Os escribo ahora desde Chile. Pasamos desde Argentina en un 4x4 q cogimos junto con otra pareja de jóvenes catalanes. El conductor del coche se llamaba Fabián (de Salta, muy recomendable, 0387 156-055583 es su teléfono) y se gana la vida haciendo traslados a turistas. Un hombre emprendedor, simpático y formal, q nos fue explicando cosas a lo largo del recorrido y nos paraba cuando queríamos para tomar fotos. La carretera fue muy bonita, pasamos x las montañas de los 7 colores, vimos lagunas de sal, desierto de piedra, montañas con nieve y volcanes. Un viaje largo, de 11 horas, pero muy bonito y diverso.
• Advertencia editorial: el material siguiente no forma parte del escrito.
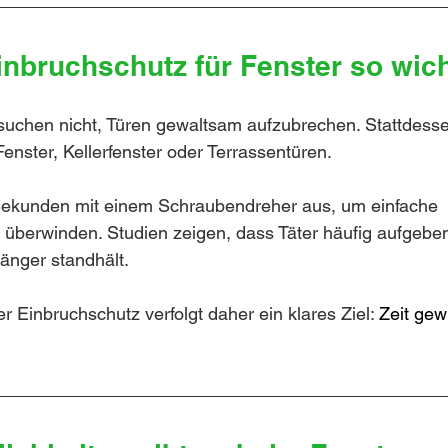
inbruchschutz für Fenster so wic
suchen nicht, Türen gewaltsam aufzubrechen. Stattdesse
enster, Kellerfenster oder Terrassentüren.
Sekunden mit einem Schraubendreher aus, um einfache 
überwinden. Studien zeigen, dass Täter häufig aufgeben
länger standhält.
 Einbruchschutz verfolgt daher ein klares Ziel: 
Zeit gew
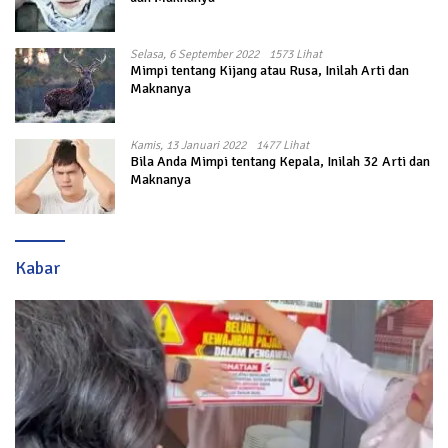
Selasa, 6 September 2022
1573 Lihat
Mimpi tentang Kijang atau Rusa, Inilah Arti dan
Maknanya
Kamis, 13 Januari 2022
1477 Lihat
Bila Anda Mimpi tentang Kepala, Inilah 32 Arti dan
Maknanya
Kabar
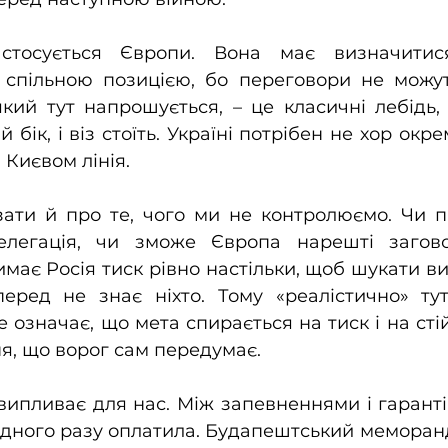
стосується Європи. Вона має визначитис
 спільною позицією, бо переговори не можуть
кий тут напрошується, – це класичні лебідь, 
 бік, і віз стоїть. Україні потрібен не хор окрем
 Києвом лінія.
зати й про те, чого ми не контролюємо. Чи п
елегація, чи зможе Європа нарешті загов
має Росія тиск рівно настільки, щоб шукати вих
перед не знає ніхто. Тому «реалістично» тут
 означає, що мета спирається на тиск і на стій
ня, що ворог сам передумає.
 випливає для нас. Між запевненнями і гарантія
одного разу оплатила. Будапештський меморанд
Subimos por el lado argentino hasta los 4200 metros de altitud, bajamos de nuevo mucho y pasada la frontera, ya en Chile, cruzando los Andes, alcanzamos los 5000 m. Para sobrellevar el mal de altura ¿sabéis cuál es el remedio? Pues coquear; sí, coquear. Y eso aprendimos a hacer. Consiste en sacarle el jugo a un puñado de hojas de coca q se colocan en el carrillo a modo de caramelo; nunca se mastican, se trata de humedecer y ablandar para extraer sus jugos. Cuando ya no saben a nada, se añaden nuevas hojas y se continúa el proceso. Todo el mundo nos decía q era el único modo de prevenir los síntomas de la altura. A mí sí me valió, Luis pasó un rato malo en el punto más alto. En San Pedro de Atacama compramos una bolsita de hojas secas de coca, caramelos de coca y té de mate de coca. En fin, ¡todo un suvenir sobre la materia!
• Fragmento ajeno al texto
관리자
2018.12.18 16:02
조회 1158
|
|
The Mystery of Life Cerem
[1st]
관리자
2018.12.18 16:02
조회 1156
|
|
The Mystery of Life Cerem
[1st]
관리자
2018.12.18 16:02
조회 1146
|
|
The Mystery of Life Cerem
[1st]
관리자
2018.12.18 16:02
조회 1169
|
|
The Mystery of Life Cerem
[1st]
San Pedro de Atacama es un pueblicio antiguo, pequeño, con edificación de adobe, de planta única, todo él sin asfaltar y muy turistico. Es caro y con mala relación calidad-precio, especialmente en alojamientos y restaurantes. Hay múltiples agencias para contratar tours y conocer distintas zonas del desierto. Nosotros hicimos dos: el valle de la luna y los geíseres del Tatio.
El primero nos sorprendió. Vimos las formaciones de rocas q allá se producen, paseamos x un cañón de piedra, divisamos extensiones blancas, q parecían nieve y son mezclas de sales y cal, escuchamos crugir a las rocas y contemplamos la puesta de sol desde lo q llaman "el coyote". Luego os muestro fotos.
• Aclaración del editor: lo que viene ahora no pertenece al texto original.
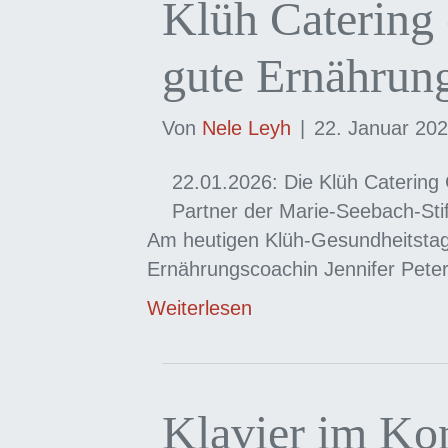
Klüh Catering 
gute Ernährun
Von
Nele Leyh
|
22. Januar 20
22.01.2026: Die Klüh Catering
Partner der Marie-Seebach-Stif
Am heutigen Klüh-Gesundheitstag 
Ernährungscoachin Jennifer Peter
Weiterlesen
Klavier im Ko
Para llegar a ver las fumarolas de los geíseres del Tatio hay q madrugar. El bus nos recogió en el hotel a las 4:30 am! Llegamos de nuevo a gran altura xq el campo geotérmico está a 4250 m de altitud. Hay geíseres pequeños, grandes, cíclicos, con forma cónica y de piedra. Hubo quien se dió un baño en una piscina natural, y finalizamos en un pueblo, antiguamente dedicado al pastoreo de llamas, y hoy al turismo. Tiene, según nos contó el guía, la iglesia más antigua de Chile. En el camino, vimos vicuñas, flamencos, cisnes andinos, vizcachas y otros pequeños animales cuyo nombre no recuerdo. El tour finalizó a las 12 pm y durante el mismo sufrimos con el mal de altura, cualquier movimiento supone esfuerzo y el dolor de cabeza nos acompañó el resto del día.
Os dejo con las fotos y nos despedimos de todos vosotros con un fuerte abrazo. ¡Hasta la próxima!